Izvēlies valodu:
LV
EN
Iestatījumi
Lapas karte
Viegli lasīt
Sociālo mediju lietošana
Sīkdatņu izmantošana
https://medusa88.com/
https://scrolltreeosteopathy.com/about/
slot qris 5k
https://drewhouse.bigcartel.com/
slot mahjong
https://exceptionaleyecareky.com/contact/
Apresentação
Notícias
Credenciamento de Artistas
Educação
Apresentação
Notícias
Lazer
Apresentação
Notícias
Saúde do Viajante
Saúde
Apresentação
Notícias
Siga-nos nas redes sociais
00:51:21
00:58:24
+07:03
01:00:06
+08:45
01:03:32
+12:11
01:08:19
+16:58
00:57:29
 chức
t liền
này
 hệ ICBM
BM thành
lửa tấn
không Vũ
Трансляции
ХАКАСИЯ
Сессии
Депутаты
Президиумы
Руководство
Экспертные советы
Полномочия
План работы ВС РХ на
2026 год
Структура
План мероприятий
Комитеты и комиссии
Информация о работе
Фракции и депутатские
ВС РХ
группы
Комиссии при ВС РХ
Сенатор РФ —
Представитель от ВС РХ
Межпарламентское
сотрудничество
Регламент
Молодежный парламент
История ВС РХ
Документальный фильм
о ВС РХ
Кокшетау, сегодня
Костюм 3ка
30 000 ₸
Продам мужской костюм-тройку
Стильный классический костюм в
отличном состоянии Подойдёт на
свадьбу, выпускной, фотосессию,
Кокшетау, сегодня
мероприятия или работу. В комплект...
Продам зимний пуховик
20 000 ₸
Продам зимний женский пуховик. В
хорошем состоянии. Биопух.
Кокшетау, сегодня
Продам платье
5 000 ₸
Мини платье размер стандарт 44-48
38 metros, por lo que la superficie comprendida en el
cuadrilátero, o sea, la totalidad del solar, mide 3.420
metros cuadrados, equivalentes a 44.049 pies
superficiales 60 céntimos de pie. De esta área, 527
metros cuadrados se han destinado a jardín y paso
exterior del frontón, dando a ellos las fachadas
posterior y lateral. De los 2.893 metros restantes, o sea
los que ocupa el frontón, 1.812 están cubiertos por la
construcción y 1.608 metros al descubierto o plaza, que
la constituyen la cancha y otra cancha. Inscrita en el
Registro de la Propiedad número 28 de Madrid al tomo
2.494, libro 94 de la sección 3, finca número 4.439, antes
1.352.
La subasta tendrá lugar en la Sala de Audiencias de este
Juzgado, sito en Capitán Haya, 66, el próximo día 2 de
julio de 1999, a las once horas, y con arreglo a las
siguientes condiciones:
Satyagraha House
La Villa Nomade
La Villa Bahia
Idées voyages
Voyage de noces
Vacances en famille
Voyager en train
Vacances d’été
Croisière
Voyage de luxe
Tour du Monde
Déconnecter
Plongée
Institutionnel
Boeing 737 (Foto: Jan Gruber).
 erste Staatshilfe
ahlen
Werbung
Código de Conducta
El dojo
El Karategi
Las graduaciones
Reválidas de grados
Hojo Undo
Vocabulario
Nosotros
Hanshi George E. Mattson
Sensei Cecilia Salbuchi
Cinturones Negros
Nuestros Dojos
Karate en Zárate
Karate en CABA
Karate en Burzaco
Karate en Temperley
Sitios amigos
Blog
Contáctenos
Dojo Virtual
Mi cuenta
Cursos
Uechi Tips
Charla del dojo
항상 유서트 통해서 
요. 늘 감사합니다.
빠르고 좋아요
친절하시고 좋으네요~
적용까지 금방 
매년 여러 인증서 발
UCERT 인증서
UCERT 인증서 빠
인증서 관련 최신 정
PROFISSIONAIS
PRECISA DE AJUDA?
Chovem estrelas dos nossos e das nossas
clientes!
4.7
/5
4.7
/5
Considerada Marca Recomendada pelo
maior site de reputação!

================================

Task item:
Output only the lines from the top of the entries through the one holding "Registro de la", copied exactly.

Result for this exercise:
Izvēlies valodu:
LV
EN
Iestatījumi
Lapas karte
Viegli lasīt
Sociālo mediju lietošana
Sīkdatņu izmantošana
https://medusa88.com/
https://scrolltreeosteopathy.com/about/
slot qris 5k
https://drewhouse.bigcartel.com/
slot mahjong
https://exceptionaleyecareky.com/contact/
Apresentação
Notícias
Credenciamento de Artistas
Educação
Apresentação
Notícias
Lazer
Apresentação
Notícias
Saúde do Viajante
Saúde
Apresentação
Notícias
Siga-nos nas redes sociais
00:51:21
00:58:24
+07:03
01:00:06
+08:45
01:03:32
+12:11
01:08:19
+16:58
00:57:29
 chức
t liền
này
 hệ ICBM
BM thành
lửa tấn
không Vũ
Трансляции
ХАКАСИЯ
Сессии
Депутаты
Президиумы
Руководство
Экспертные советы
Полномочия
План работы ВС РХ на
2026 год
Структура
План мероприятий
Комитеты и комиссии
Информация о работе
Фракции и депутатские
ВС РХ
группы
Комиссии при ВС РХ
Сенатор РФ —
Представитель от ВС РХ
Межпарламентское
сотрудничество
Регламент
Молодежный парламент
История ВС РХ
Документальный фильм
о ВС РХ
Кокшетау, сегодня
Костюм 3ка
30 000 ₸
Продам мужской костюм-тройку
Стильный классический костюм в
отличном состоянии Подойдёт на
свадьбу, выпускной, фотосессию,
Кокшетау, сегодня
мероприятия или работу. В комплект...
Продам зимний пуховик
20 000 ₸
Продам зимний женский пуховик. В
хорошем состоянии. Биопух.
Кокшетау, сегодня
Продам платье
5 000 ₸
Мини платье размер стандарт 44-48
38 metros, por lo que la superficie comprendida en el
cuadrilátero, o sea, la totalidad del solar, mide 3.420
metros cuadrados, equivalentes a 44.049 pies
superficiales 60 céntimos de pie. De esta área, 527
metros cuadrados se han destinado a jardín y paso
exterior del frontón, dando a ellos las fachadas
posterior y lateral. De los 2.893 metros restantes, o sea
los que ocupa el frontón, 1.812 están cubiertos por la
construcción y 1.608 metros al descubierto o plaza, que
la constituyen la cancha y otra cancha. Inscrita en el
Registro de la Propiedad número 28 de Madrid al tomo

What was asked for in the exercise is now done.